* **Material provided**
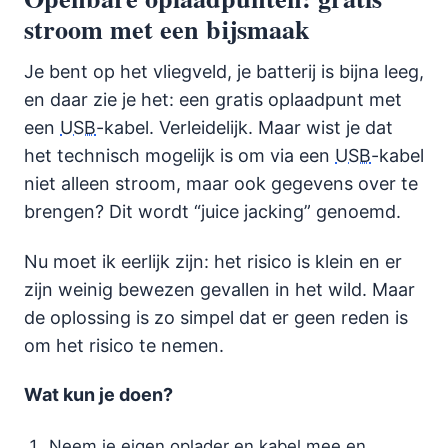
stroom met een bijsmaak
Je bent op het vliegveld, je batterij is bijna leeg,
en daar zie je het: een gratis oplaadpunt met
een
USB
-kabel. Verleidelijk. Maar wist je dat
het technisch mogelijk is om via een
USB
-kabel
niet alleen stroom, maar ook gegevens over te
brengen? Dit wordt “juice jacking” genoemd.
Nu moet ik eerlijk zijn: het risico is klein en er
zijn weinig bewezen gevallen in het wild. Maar
de oplossing is zo simpel dat er geen reden is
om het risico te nemen.
Wat kun je doen?
Neem je eigen oplader en kabel mee en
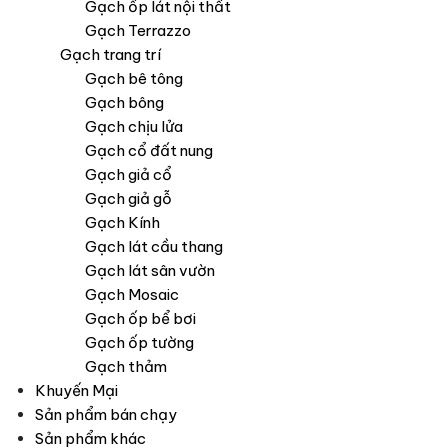
Gạch ốp lát nội thất
Gạch Terrazzo
Gạch trang trí
Gạch bê tông
Gạch bông
Gạch chịu lửa
Gạch cổ đất nung
Gạch giả cổ
Gạch giả gỗ
Gạch Kính
Gạch lát cầu thang
Gạch lát sân vườn
Gạch Mosaic
Gạch ốp bể bơi
Gạch ốp tường
Gạch thảm
Khuyến Mại
Sản phẩm bán chạy
Sản phẩm khác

* **Problem requirements**
Could you retype each line of the material above exactly, skipping the pictures?

* **Answer for this exercise**
stroom met een bijsmaak
Je bent op het vliegveld, je batterij is bijna leeg,
en daar zie je het: een gratis oplaadpunt met
een
USB
-kabel. Verleidelijk. Maar wist je dat
het technisch mogelijk is om via een
USB
-kabel
niet alleen stroom, maar ook gegevens over te
brengen? Dit wordt “juice jacking” genoemd.
Nu moet ik eerlijk zijn: het risico is klein en er
zijn weinig bewezen gevallen in het wild. Maar
de oplossing is zo simpel dat er geen reden is
om het risico te nemen.
Wat kun je doen?
Neem je eigen oplader en kabel mee en
Gạch ốp lát nội thất
Gạch Terrazzo
Gạch trang trí
Gạch bê tông
Gạch bông
Gạch chịu lửa
Gạch cổ đất nung
Gạch giả cổ
Gạch giả gỗ
Gạch Kính
Gạch lát cầu thang
Gạch lát sân vườn
Gạch Mosaic
Gạch ốp bể bơi
Gạch ốp tường
Gạch thảm
Khuyến Mại
Sản phẩm bán chạy
Sản phẩm khác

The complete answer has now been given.